- Work request: Could you count the lines in the entries beneath that hold the word "animaux"? Respond with the number alone.

[Opening Data shown section]

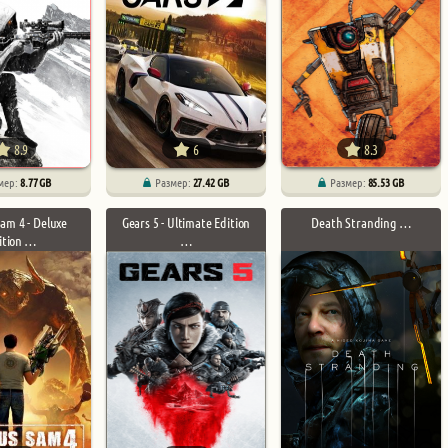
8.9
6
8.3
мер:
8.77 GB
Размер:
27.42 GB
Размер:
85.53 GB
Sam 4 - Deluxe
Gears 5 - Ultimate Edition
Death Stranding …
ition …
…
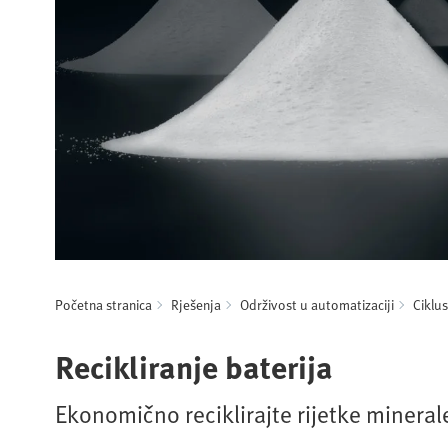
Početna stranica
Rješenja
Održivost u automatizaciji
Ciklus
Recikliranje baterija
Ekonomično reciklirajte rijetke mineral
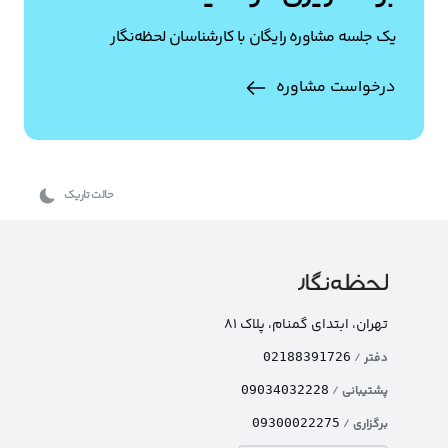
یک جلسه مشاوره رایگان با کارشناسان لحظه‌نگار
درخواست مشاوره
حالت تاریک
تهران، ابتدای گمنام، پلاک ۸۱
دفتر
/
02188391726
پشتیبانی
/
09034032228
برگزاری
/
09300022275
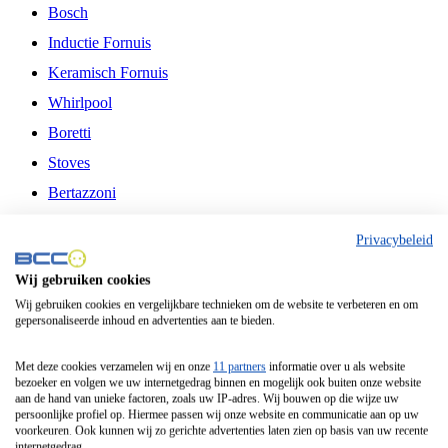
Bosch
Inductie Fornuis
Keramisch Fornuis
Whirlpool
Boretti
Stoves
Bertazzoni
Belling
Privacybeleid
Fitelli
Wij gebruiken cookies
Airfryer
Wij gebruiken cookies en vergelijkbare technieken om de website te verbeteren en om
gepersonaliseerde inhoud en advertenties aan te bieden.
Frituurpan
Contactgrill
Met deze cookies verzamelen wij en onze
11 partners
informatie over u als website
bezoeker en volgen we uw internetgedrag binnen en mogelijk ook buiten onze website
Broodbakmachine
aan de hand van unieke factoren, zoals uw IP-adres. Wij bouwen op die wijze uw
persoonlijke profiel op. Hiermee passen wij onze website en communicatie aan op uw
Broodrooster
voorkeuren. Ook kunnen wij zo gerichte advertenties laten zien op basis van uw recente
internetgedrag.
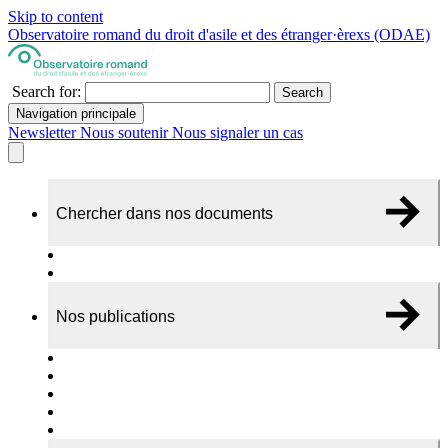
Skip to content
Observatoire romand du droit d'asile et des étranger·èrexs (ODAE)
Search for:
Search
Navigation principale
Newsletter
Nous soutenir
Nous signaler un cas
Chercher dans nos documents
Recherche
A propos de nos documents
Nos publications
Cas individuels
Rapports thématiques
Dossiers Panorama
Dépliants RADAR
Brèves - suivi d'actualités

[Closing Data shown section]
[Opening Data shown section]

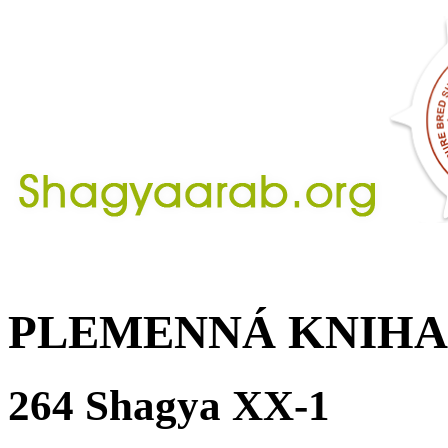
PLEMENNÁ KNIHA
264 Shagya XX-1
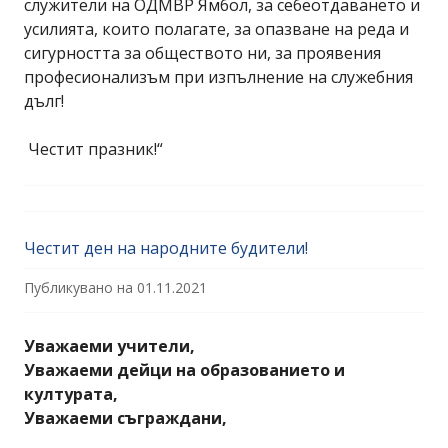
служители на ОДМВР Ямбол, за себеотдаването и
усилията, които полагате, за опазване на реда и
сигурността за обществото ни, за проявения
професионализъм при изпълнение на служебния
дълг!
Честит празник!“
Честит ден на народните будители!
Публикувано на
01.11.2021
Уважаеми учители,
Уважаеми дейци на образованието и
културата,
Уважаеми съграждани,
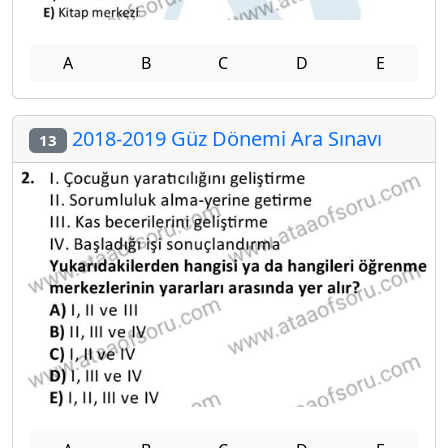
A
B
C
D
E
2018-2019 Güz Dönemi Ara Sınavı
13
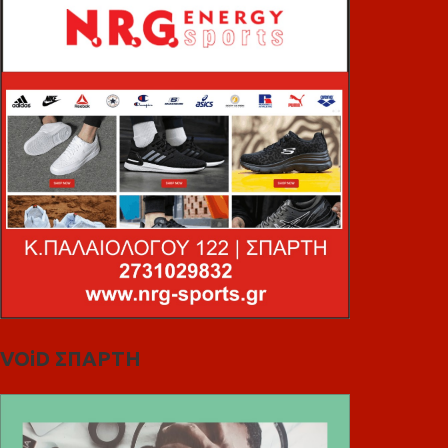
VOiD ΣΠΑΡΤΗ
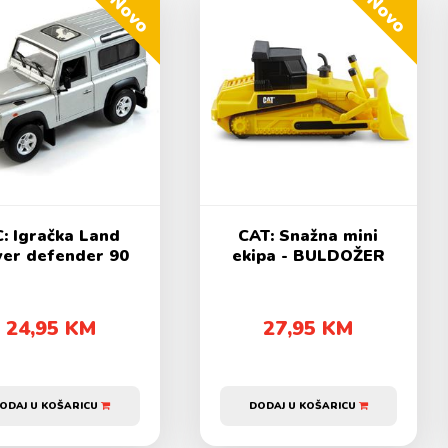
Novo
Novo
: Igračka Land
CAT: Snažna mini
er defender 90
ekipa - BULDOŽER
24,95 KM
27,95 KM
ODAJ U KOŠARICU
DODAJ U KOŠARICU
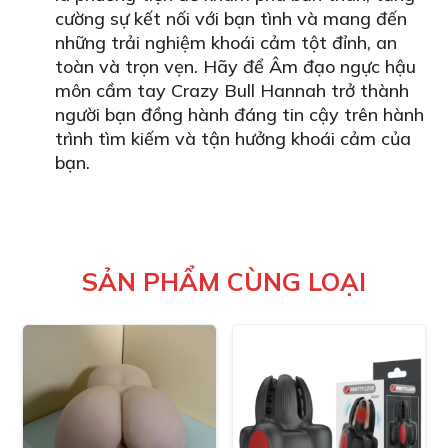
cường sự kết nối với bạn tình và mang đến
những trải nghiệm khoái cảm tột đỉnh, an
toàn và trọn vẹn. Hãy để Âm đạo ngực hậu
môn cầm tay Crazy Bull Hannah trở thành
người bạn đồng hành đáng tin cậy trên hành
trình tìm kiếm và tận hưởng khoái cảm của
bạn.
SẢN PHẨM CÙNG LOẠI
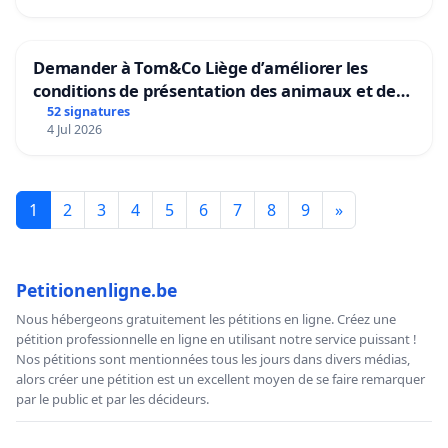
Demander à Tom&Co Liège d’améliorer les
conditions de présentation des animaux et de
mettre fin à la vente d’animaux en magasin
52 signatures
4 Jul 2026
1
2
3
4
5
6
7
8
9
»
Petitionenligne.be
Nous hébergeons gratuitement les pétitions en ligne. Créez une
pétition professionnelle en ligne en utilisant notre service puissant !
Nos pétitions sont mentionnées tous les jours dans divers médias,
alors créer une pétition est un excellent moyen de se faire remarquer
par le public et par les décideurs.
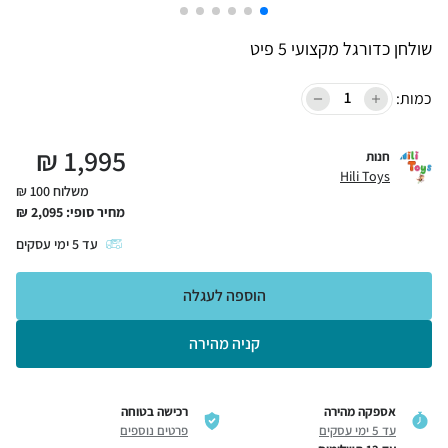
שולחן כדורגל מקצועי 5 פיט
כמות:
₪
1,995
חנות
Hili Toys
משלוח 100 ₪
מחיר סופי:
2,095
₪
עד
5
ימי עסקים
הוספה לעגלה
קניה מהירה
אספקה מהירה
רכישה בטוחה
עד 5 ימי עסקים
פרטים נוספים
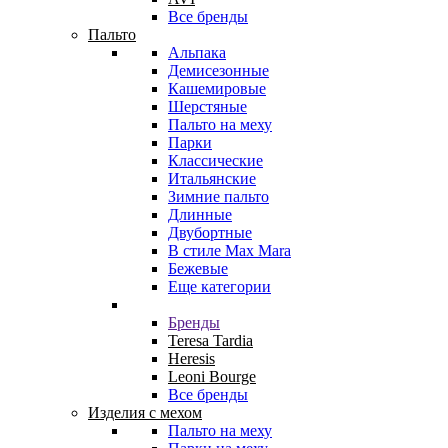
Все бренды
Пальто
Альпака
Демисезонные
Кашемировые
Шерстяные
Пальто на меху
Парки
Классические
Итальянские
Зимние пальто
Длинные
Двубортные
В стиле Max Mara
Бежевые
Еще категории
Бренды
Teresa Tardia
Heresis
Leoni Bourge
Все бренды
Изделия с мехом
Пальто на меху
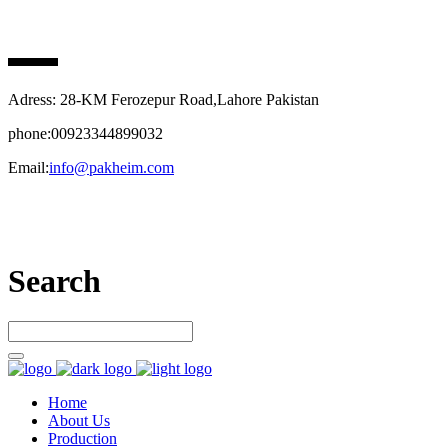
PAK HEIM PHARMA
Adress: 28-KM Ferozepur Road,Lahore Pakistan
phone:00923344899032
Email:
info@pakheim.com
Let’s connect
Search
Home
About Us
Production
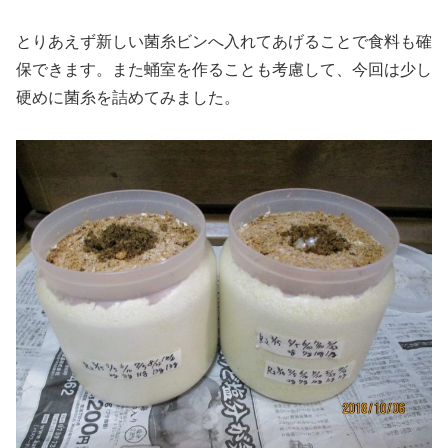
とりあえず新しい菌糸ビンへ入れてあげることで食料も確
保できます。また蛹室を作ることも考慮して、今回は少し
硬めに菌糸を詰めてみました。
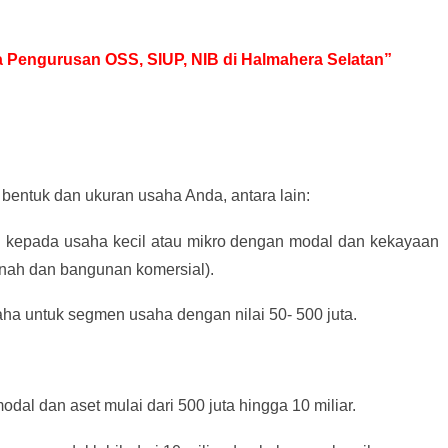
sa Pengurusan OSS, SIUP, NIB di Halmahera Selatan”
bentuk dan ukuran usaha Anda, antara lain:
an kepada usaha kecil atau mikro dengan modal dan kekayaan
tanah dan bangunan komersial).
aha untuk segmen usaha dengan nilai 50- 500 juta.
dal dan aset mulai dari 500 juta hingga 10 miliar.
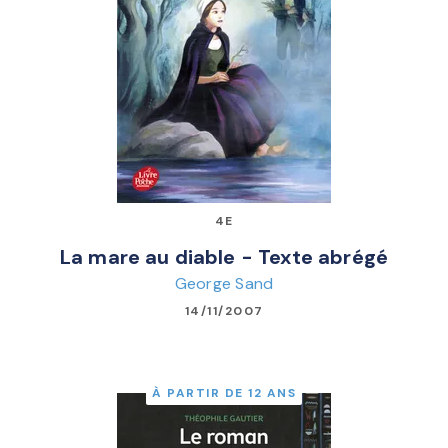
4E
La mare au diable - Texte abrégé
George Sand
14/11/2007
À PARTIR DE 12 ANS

[Closing Data shown section]

- Result of this task: 2